**Instructions for the task:** Each line of the data below that carries the word "磁盘克隆工具" needs to be copied.

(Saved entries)
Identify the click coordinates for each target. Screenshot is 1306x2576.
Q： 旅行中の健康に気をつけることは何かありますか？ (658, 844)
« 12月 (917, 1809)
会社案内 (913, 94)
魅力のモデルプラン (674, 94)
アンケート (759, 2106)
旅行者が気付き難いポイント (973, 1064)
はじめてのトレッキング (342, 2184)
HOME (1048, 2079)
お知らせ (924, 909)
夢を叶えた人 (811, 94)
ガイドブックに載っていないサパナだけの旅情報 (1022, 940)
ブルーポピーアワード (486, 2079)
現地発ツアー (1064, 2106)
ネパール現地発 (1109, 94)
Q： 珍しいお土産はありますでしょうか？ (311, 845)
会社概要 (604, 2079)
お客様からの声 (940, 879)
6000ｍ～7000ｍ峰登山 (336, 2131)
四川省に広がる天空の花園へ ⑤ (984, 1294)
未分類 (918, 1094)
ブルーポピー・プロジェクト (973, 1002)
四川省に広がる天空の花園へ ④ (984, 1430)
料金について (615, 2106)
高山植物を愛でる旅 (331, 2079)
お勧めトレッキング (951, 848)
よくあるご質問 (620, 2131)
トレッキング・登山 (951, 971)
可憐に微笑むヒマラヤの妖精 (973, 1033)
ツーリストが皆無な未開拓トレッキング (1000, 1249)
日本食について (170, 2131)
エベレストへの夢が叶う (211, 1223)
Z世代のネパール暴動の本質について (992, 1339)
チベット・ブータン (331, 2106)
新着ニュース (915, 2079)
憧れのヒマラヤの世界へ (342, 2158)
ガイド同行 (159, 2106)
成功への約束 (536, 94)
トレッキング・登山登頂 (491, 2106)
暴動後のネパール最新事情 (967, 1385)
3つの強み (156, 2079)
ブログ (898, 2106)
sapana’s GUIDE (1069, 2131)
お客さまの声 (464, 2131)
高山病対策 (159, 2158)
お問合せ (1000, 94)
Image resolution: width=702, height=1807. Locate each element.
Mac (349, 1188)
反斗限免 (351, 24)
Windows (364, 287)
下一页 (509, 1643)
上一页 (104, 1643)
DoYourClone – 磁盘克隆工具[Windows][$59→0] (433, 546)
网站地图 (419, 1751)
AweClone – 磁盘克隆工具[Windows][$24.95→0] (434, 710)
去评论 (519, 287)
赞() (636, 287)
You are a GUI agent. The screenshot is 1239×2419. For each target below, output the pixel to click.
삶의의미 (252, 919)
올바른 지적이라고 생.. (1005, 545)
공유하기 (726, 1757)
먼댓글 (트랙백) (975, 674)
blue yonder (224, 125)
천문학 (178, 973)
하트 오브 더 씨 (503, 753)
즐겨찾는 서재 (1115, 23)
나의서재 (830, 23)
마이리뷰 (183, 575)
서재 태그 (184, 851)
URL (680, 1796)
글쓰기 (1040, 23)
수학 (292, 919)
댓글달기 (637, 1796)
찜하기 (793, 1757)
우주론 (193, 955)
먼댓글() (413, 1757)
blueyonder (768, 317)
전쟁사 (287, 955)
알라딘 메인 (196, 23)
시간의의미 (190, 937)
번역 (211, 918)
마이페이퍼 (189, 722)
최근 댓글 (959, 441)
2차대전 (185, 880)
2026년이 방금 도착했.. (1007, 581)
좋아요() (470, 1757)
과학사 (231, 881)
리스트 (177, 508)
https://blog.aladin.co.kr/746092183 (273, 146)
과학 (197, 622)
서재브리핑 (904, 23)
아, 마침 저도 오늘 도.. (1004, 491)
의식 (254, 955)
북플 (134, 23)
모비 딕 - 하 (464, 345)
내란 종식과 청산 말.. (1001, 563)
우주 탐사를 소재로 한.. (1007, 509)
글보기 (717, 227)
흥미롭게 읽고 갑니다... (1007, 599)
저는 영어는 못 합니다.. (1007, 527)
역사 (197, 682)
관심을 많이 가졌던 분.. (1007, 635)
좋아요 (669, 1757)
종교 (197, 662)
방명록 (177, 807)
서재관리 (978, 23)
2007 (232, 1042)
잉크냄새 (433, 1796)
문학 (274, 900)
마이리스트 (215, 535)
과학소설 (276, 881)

**Exercise answer:**
DoYourClone – 磁盘克隆工具[Windows][$59→0] (433, 546)
AweClone – 磁盘克隆工具[Windows][$24.95→0] (434, 710)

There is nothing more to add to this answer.